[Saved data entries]
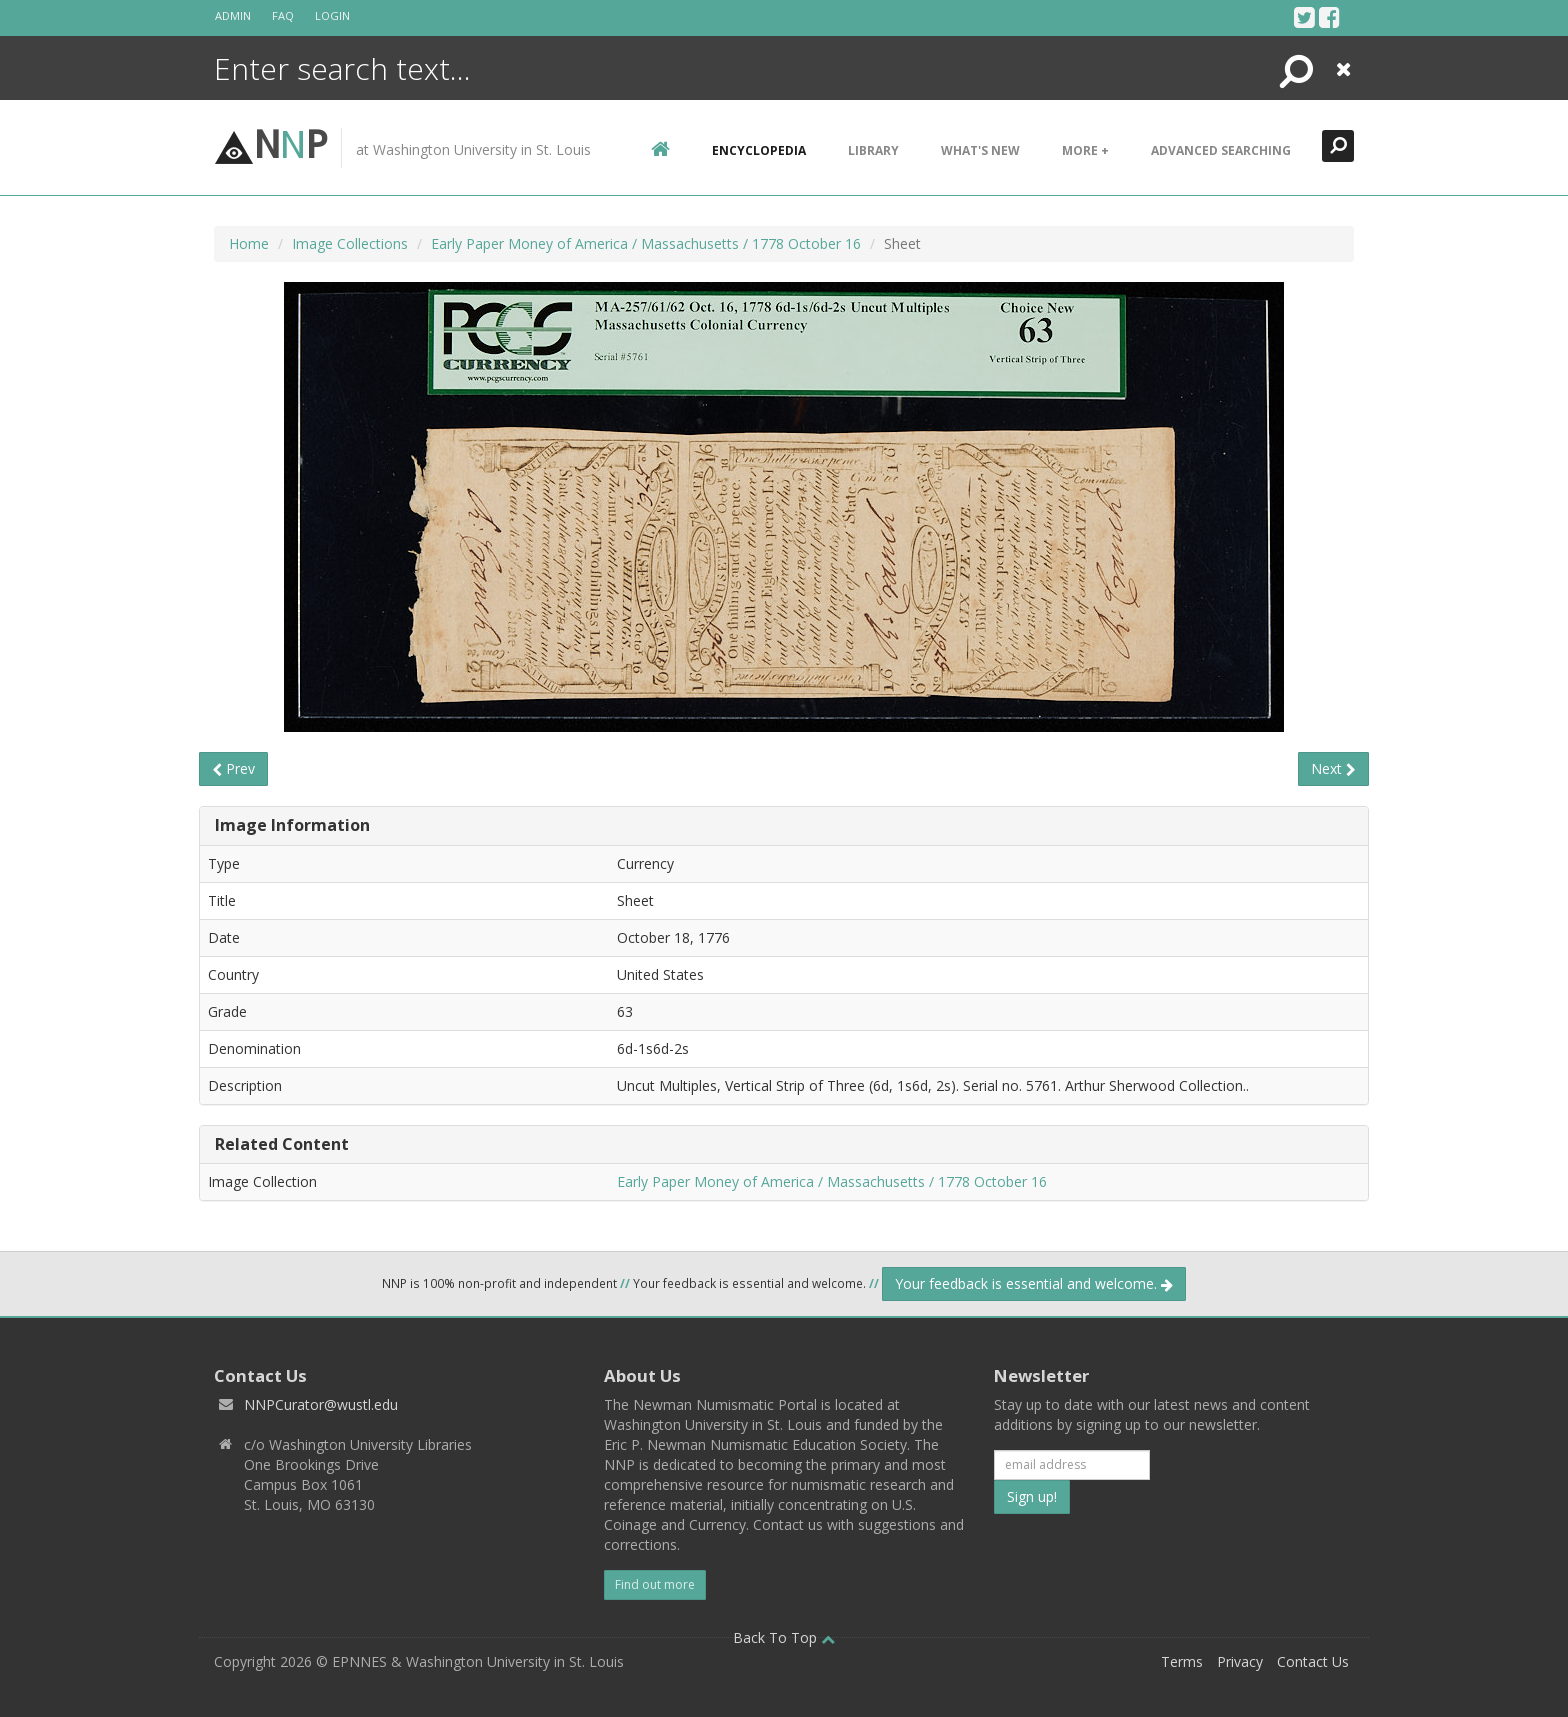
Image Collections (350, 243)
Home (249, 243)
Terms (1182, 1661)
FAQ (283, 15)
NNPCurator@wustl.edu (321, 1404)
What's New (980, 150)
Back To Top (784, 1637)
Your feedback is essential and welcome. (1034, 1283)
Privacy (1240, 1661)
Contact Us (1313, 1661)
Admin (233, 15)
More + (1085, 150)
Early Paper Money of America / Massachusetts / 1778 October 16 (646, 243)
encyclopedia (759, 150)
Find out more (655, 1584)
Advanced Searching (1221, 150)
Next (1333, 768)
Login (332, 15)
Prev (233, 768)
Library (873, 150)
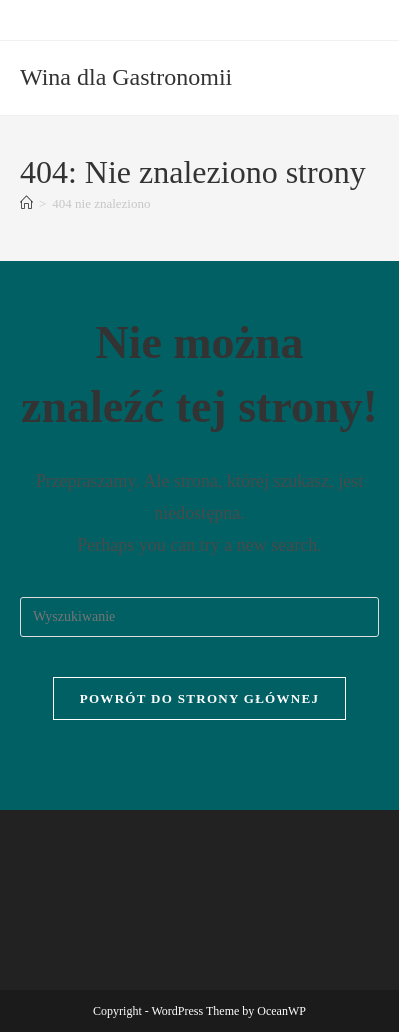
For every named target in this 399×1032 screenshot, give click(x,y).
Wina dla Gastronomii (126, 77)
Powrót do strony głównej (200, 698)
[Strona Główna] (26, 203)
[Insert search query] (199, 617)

==

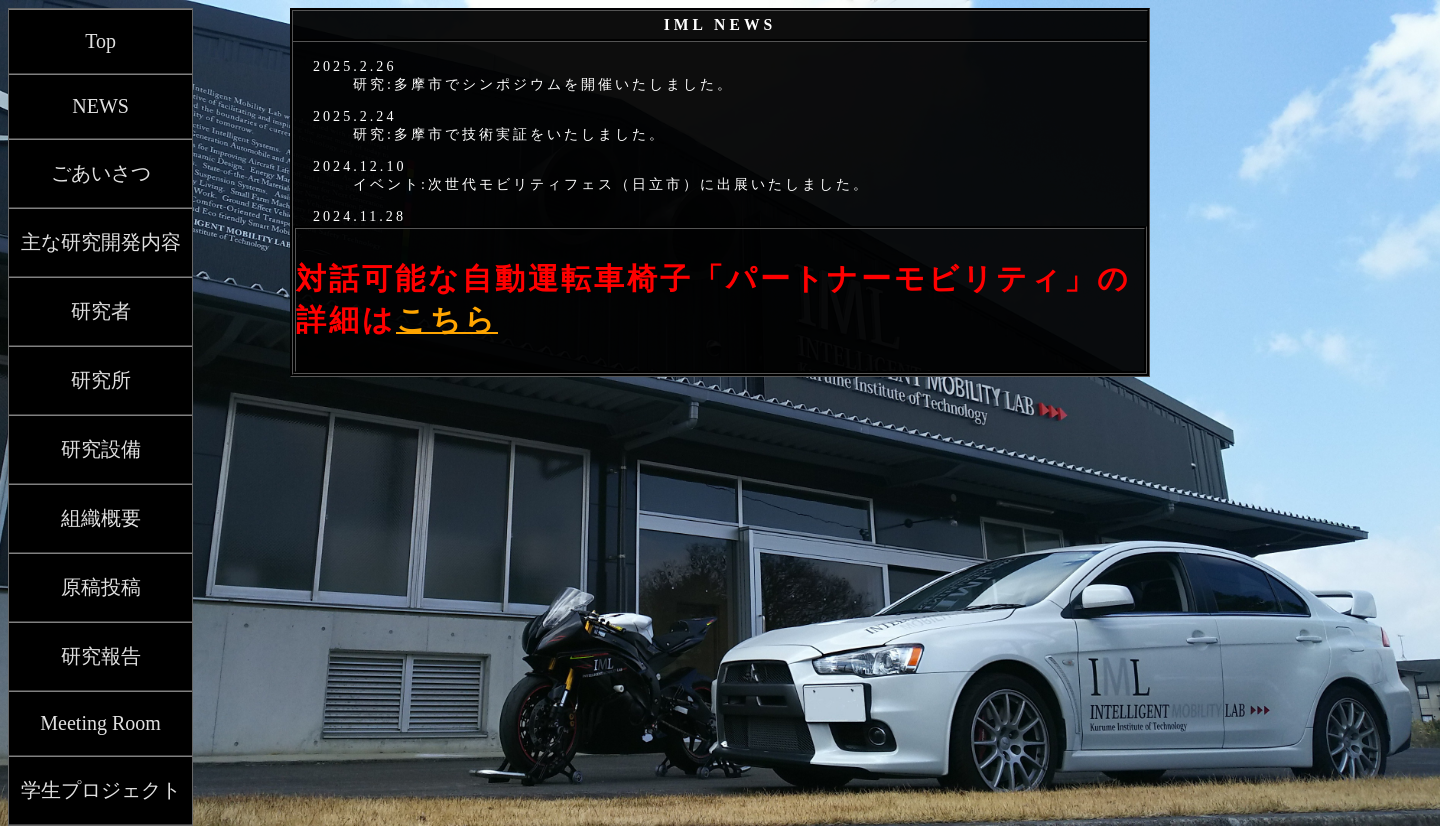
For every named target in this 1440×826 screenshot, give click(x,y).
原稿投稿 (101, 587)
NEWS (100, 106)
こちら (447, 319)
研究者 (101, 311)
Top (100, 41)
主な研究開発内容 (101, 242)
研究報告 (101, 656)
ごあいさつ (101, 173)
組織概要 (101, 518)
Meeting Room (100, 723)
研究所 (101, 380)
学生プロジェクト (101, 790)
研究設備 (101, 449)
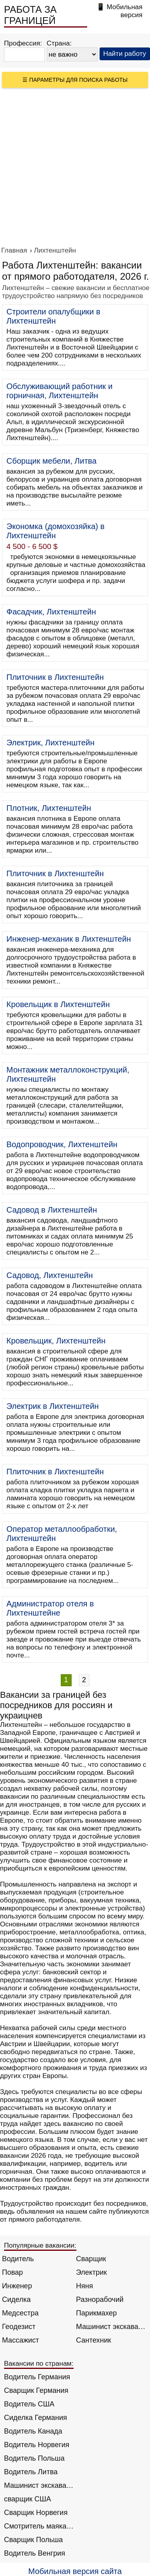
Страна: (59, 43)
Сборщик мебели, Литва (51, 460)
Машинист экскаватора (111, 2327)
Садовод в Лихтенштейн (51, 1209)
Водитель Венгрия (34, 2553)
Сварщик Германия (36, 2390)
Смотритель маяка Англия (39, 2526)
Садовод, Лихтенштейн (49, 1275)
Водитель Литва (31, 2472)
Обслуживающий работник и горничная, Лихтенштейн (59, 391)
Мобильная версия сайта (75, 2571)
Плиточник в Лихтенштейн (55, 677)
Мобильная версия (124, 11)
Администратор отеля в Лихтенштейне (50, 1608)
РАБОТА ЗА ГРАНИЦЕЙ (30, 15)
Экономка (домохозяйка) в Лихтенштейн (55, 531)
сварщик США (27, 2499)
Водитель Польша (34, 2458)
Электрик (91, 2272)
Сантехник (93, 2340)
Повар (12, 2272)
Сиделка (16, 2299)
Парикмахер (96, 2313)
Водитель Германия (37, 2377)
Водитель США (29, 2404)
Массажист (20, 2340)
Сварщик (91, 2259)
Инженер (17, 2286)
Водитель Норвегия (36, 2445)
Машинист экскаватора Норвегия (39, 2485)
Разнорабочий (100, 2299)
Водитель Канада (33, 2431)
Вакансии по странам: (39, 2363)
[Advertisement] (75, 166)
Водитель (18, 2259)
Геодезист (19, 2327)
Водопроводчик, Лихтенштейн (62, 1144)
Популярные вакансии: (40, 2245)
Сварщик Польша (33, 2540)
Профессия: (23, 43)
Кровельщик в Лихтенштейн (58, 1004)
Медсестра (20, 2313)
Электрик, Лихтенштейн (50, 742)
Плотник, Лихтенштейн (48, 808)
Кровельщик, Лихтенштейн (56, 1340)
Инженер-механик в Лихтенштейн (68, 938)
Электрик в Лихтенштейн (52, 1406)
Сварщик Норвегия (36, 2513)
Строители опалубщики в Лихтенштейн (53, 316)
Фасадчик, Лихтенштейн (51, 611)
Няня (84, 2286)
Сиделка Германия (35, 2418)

### WHAT YOU HAVE TO DO
Your answer should be all lines from the data that contain "Германия".

### SOLVED PROBLEM
Сварщик Германия (36, 2390)
Водитель Германия (37, 2377)
Сиделка Германия (35, 2418)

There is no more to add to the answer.